The class made an excursion to Cambridge this week to sit in on the Harvard Food Science lecture featuring Milkbar’s Christina Tosi and her use of emulsions in her famed, saliva-inducing, all-American desserts. Although there was a bit less of the chemistry lecture component from the Harvard professors, Tosi appeared to know quite a bit about the chemistry behind her culinary decisions. She demonstrated the process of making her marshmallow cookies and chocolate-coffee-passionfruit cake.

It was so insightful to hear the scientific reasonings for certain baking rules I have learned to adhere to after being active in the kitchen for seven years but did not know why they work. For example, I recognized that more creaming of butter and sugar equated to fluffier cookies. Also, over-handling of the dough once flour is added would make rubbery cookies. Chef Tosi explained that beating the butter and sugar incorporates air creating bubbles that contribute to a flaky, light cake. The mixture turns whiter as it is creamed because as more bubbles are created, light is scattered. She also explained that more aggressive handling of flour results in greater formation of the strong sticky protein called gluten, great for full-bodied breads but undesirable in cookie and European cake recipes. At the end of the lecture, I was able to get my fan-girl picture with Christina Tosi!

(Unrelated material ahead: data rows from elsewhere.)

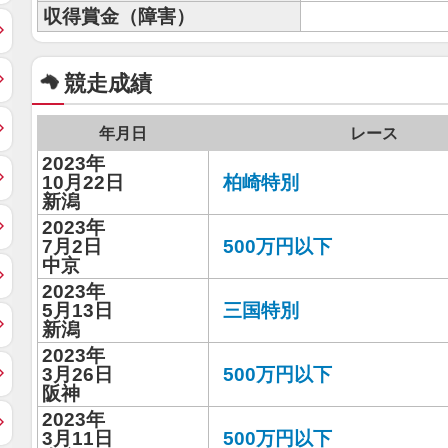
収得賞金（障害）
競走成績
年月日
レース
2023年
10月22日
柏崎特別
新潟
2023年
7月2日
500万円以下
中京
2023年
5月13日
三国特別
新潟
2023年
3月26日
500万円以下
阪神
2023年
3月11日
500万円以下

After enduring the delectable fragrance of freshly baked goods during the lecture, a trip to Flour Bakery was necessary. From one successful female chef to another. Each student ordered a sandwich, prepared on Joanne Chang’s special bread. As I sunk my teeth into the plush, moist bread that I often dream about, I thought of the high-protein flour that had likely been used. My next personal kitchen endeavor will be mastering the art of bread making. Professor Didem ordered a layered hazelnut cake that was divine.

The entire day was a beautiful testimony to the benefits of being part of an intimate community; a group of Wellesley students can audit a Harvard course and a professor will spend time with her students, altruistically open her heart and share life wisdom over some treats. At times like this I wonder if these opportunities in my life are real.